THE LAST AIRBENDER(輸入盤Blu-ray)

邦題:エアベンダー

基本データ

THE LAST AIRBENDER Blu-rayジャケット
  • レーベル:PARAMOUNT HOME ENTERTAINMENT
  • 制作年度:2010年
  • 上演時間:103分
  • 監督:M.ナイト・シャマラン
  • 出演:ノア・リンガー、デヴ・パテル、ニコラ・ペルツ
  • 画面:2.35:1/アナモルフィック
  • 音声:DTS-HD MASTER AUDIO 5.1ch 英語 / DOLBY DIGITAL 5.1ch フランス語、スペイン語、ポルトガル語
  • 字幕:英語、フランス語、スペイン語、ポルトガル語

あらすじ

 かつて地上では、水の国、大地の国、火の国、空気の国と4つに分かれ、平和に暮らしていた。しかし、空気の国のベンダーが姿を消し、地上は混乱の元となった。この機に乗じて火の国が侵略を開始し、各国は崩壊する。それから何年もの時を経て、水の国の少女カタラは兄と一緒に狩りの最中、氷の中に閉じ込められていた空気の国の生き残り、ベンダーであるアンを救い出す。しかし、火の国はアンの力を手に入れようと、彼に魔の手を忍ばせてくるのであった。

感想

 元々ニコロデオンというケーブルテレビ局で放映されていたアニメ「AVATAR THE LAST AIRBENDER」という作品を実写化した作品が本作です。興行収入的には1億ドルを突破いたしましたが、製作費を北米だけで回収するには至らず、そればかりか最低映画大賞を決めるゴールデン・ラズベリー・アワードの最低作品賞ほか4部門まで受賞してしまったという散々な結果をもたらした作品でもあります。

 

 今作「エアベンダー」はM.ナイト・シャマラン監督としては初の原作付映画の作品ともなりましたが、デビュー作「シックス・センス」以来、本数を重ねるごとに評判が落ちていくところを見ると、本作もその1本に挙げられるのではないかなと思います。

 

 では作品を見ていてつまらなかったかといえばそうではなく、まあ楽しめたのですが、見ていて結構無理のあるストーリーになっているなと思いまして、まずのところ、主役が全然主役ではない、というか、誰にフォーカスをもたらしているのかがよく分からないというところがこの作品の欠点だと思います。

 

 主人公のアンに華がないため、感情移入ができずに、ただ素晴らしいCGとサウンドデザインを楽しむだけになってしまっているというのが実感であります。

 

 主人公アンに寄り添っていくのがカタラとその兄なんですが、これまたインパクトの薄い登場人物で、登場シーンも少なく、盛り上げる場面がほとんどないというのが致命的でもあります。

 

 これは別にこの3人だけにとどまらずに、たくさんの登場人物がインパクトの薄い感じで、唯一インパクトがあったのが執拗にアンを付け狙うズーコという火の国の王子だけというのが、見ていての感想です。

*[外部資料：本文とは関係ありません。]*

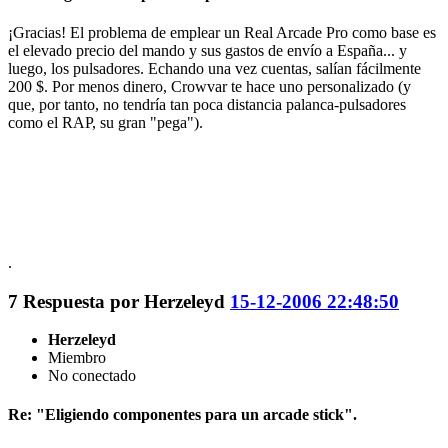
¡Gracias! El problema de emplear un Real Arcade Pro como base es
el elevado precio del mando y sus gastos de envío a España... y
luego, los pulsadores. Echando una vez cuentas, salían fácilmente
200 $. Por menos dinero, Crowvar te hace uno personalizado (y
que, por tanto, no tendría tan poca distancia palanca-pulsadores
como el RAP, su gran "pega").
.
7
Respuesta por
Herzeleyd
15-12-2006 22:48:50
Herzeleyd
Miembro
No conectado
Re: "Eligiendo componentes para un arcade stick".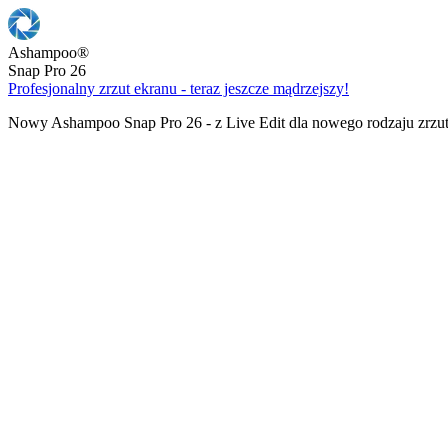
Ashampoo
®
Snap Pro 26
Profesjonalny zrzut ekranu - teraz jeszcze mądrzejszy!
Nowy Ashampoo Snap Pro 26 - z Live Edit dla nowego rodzaju zrzu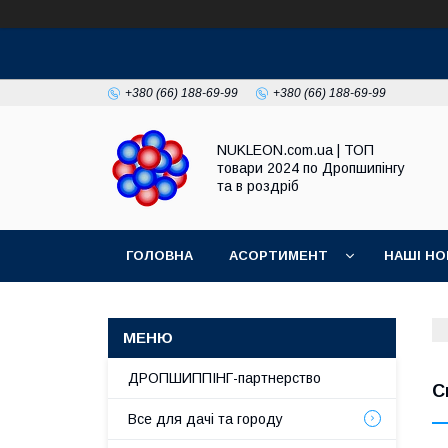
+380 (66) 188-69-99
+380 (66) 188-69-99
NUKLEON.com.ua | ТОП
товари 2024 по Дропшипінгу
та в роздріб
ГОЛОВНА
АСОРТИМЕНТ
НАШІ НО
РЕГЛАМЕНТ
ДРОПШИППІНГ-партнерство
С
Все для дачі та городу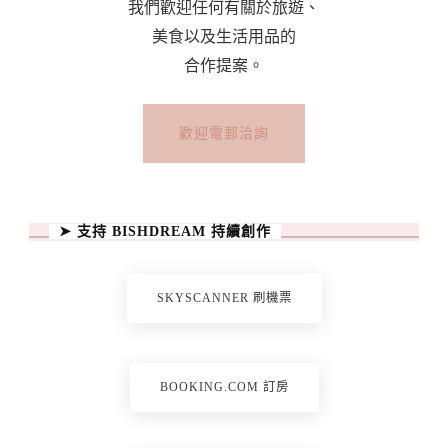
我們歡迎任何有關於旅遊、
美食以及生活用品的
合作提案。
歡迎電郵洽詢
➤ 支持 BISHDREAM 持續創作
SKYSCANNER 刷機票
BOOKING.COM 訂房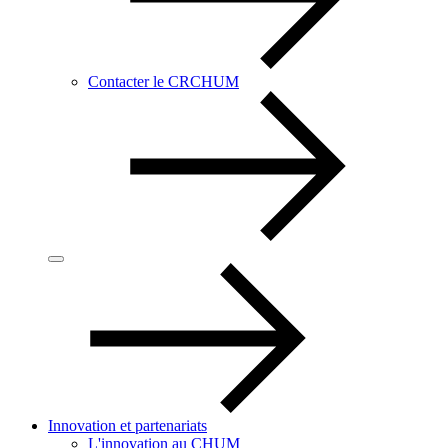
Contacter le CRCHUM
Innovation et partenariats
L'innovation au CHUM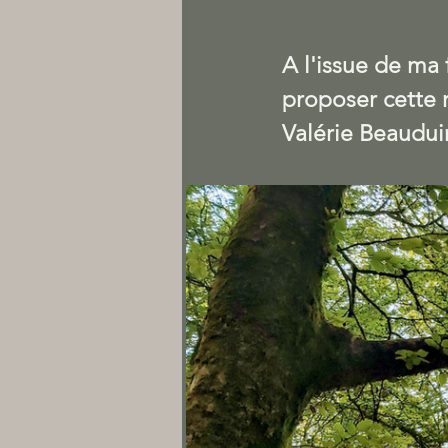
A l'issue de ma
proposer cette r
Valérie Beaudui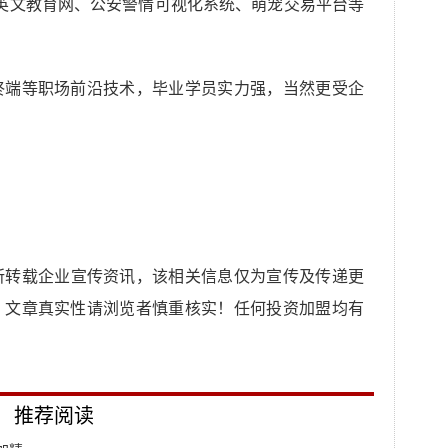
、在线英文教育网、公安警情可视化系统、萌宠交易平台等
端等职场前沿技术，毕业学员实力强，当然更受企
所转载企业宣传资讯，该相关信息仅为宣传及传递更
，文章真实性请浏览者慎重核实！任何投资加盟均有
推荐阅读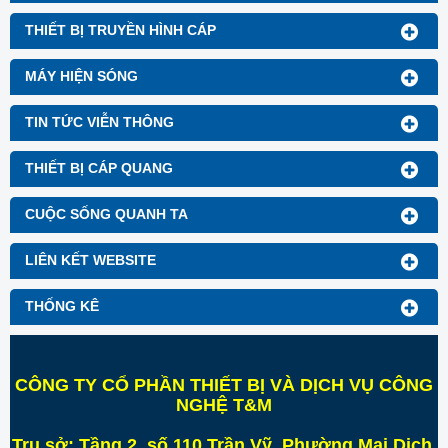
THIẾT BỊ TRUYỀN HÌNH CÁP
MÁY HIỆN SÓNG
TIN TỨC VIỄN THÔNG
THIẾT BỊ CÁP QUANG
CUỘC SỐNG QUANH TA
LIÊN KẾT WEBSITE
THỐNG KÊ
CÔNG TY CỔ PHẦN THIẾT BỊ VÀ DỊCH VỤ CÔNG
NGHỆ T&M
Trụ sở:
Tầng 2, số 110 Trần Vỹ, Phường Mai Dịch,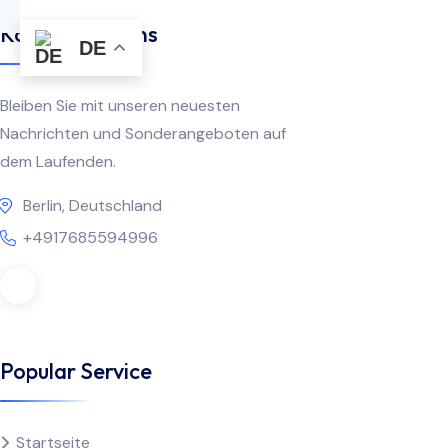
Kontaktiere Uns
DE
Bleiben Sie mit unseren neuesten
Nachrichten und Sonderangeboten auf
dem Laufenden.
Berlin, Deutschland
+4917685594996
Popular Service
Startseite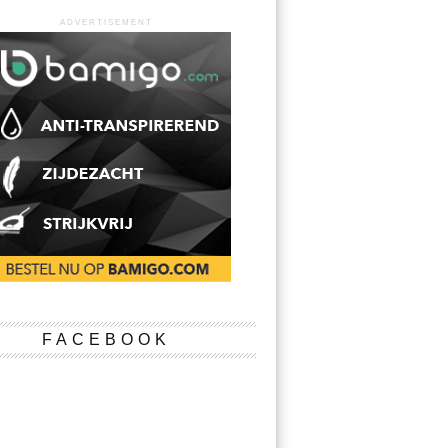
ADVERTISEMENT
FACEBOOK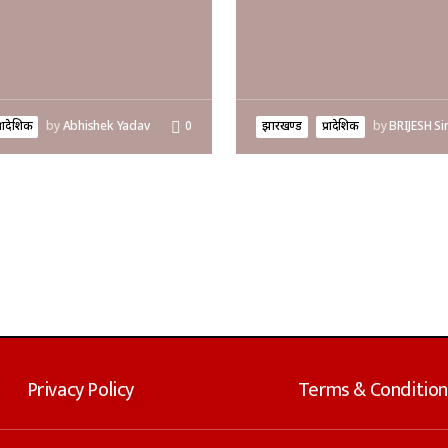
्रादेशिक
by
Abhishek Yadav
0
झारखण्ड
प्रादेशिक
by
BRIJESH Si
Privacy Policy
Terms & Condition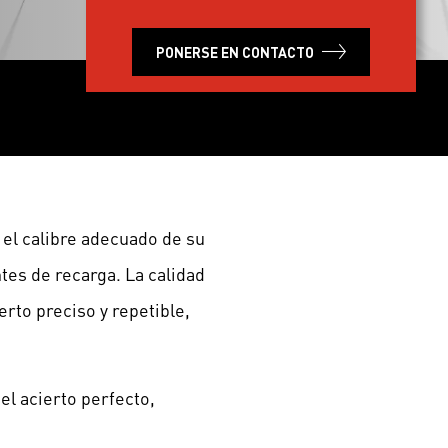
PONERSE EN CONTACTO
 el calibre adecuado de su
es de recarga. La calidad
to preciso y repetible,
el acierto perfecto,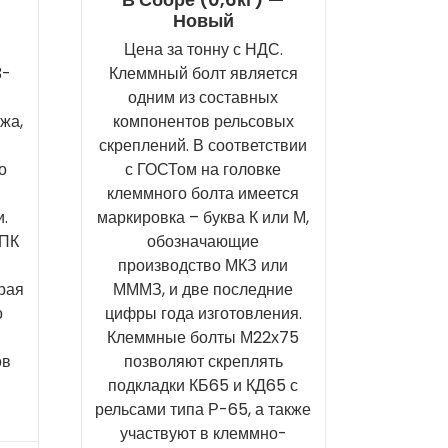
Новый
Цена за тонну с НДС.
3-
Клеммный болт является
одним из составных
жа,
компонентов рельсовых
скреплений. В соответствии
о
с ГОСТом на головке
клеммного болта имеется
.
маркировка – буква К или М,
 ПК
обозначающие
производство МКЗ или
орая
МММЗ, и две последние
о
цифры года изготовления.
Клеммные болты М22х75
ов
позволяют скреплять
подкладки КБ65 и КД65 с
рельсами типа Р-65, а также
участвуют в клеммно-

彼だけはなぜか印象に残るのですが、主人公側ではなく、敵側になるために感情移入がさせにくいところはあります。

 

 あと気になったのが最初はカンフー映画のCG多用版かなと思わせていて、後半になるとなぜか「ロード・オブ・ザ・リング」シリーズみたいにファンタジーのような戦闘シーンが多く用いられるという中途半端な作りも目立ちます。これも作品の質を落としている点ではないかと思われます。

 

 物語冒頭で「第1章 水の国」と出て、その後何も章の分割がないからどうするのだろうと思っていたら、実は続編がありますよ、的な作りになっていて、それが物語を中途半端にさせている一因かもしれないと思います。しかしながら、映画というのはとりあえず最初の1本はそれひとつで完結しているものであり、続編が作られるかどうかも定かではない状態で物語を構成するのには無理があると思います。

 

 もちろん原作のアニメがあって、それの実写化ですから、原作的にはもっと先の話が描かれているのだろうと思いますが、脚本自身もシャマラン監督が担当しているという事もあって、原作のどの部分をフィーチャーしたのかよく分からないところがあります。

 

 映像は、1080pフルハイビジョンという事で、色乗りは抜群、グレインノイズもなく、大変鮮やかです。といっても大半が水の国の話という事もあって、水の色である青色が基本となった色調をしています。サウンドはプレイヤーの変換機能で通常のDTS 5.1chでヒアリングをしましたが、サウンドフィールドは広大で、リアサウンドの使い方も結構活躍をしていると思います。水や火を操るときの前後の移動感もリアルに鳴っています。